For the record, the scan is of an ETC-cleared brain imaged in CUBIC-mount with a 20x Glyc 1.0NA objective and a confocal equipped with a spectral detector. The brain had RFP injected into the right PFC and GFP injected into the left. Horizontal plane optical sections were taken with sequential 405/561nm and 488/640nm laser excitation capturing tuned emission channels that each had a signal and background component. Z-steps were 34.8um and the XY resolution is 1.2um/px.

I am troubleshooting with the 50um allen brain atlas and have also tried the 10um atlas.

I think the images are not ideal for automated registration as neither the tracer or background signal are uniform and the clearing process, while fast, resulted in significant warping of the tissue, perhaps beyond what can be reasonably accounted for by an existing algorithm. As we improve upon our clearing and imaging processes I am finding it helpful to also learn and hopefully help improve upon the analysis end.

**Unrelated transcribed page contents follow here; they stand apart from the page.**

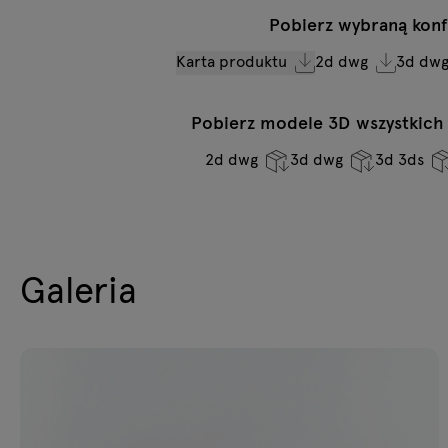
Pobierz wybraną konf
Karta produktu
2d dwg
3d dw
Pobierz modele 3D wszystkich s
2d dwg
3d dwg
3d 3ds
Galeria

I increased the --bending-energy-weight from 0.95 to 0.99 and noticed improvement particularly in registering the dorsal surface.

I will next try reducing the value for --grid-spacing. Would you recommend combining a higher --bending-energy-weight value with a lower --grid-spacing value? Do you know what the limits for these parameters are? Thank you again for your help!

That looks a bit better, but still pretty bad!

Yes, I would start that, but to be honest you just need to play around. The parameters are not well documented, but the bending energy is between 0-1, with higher weights reducing the warping, and the grid spacing probably doesn’t have a limit, other than the image size.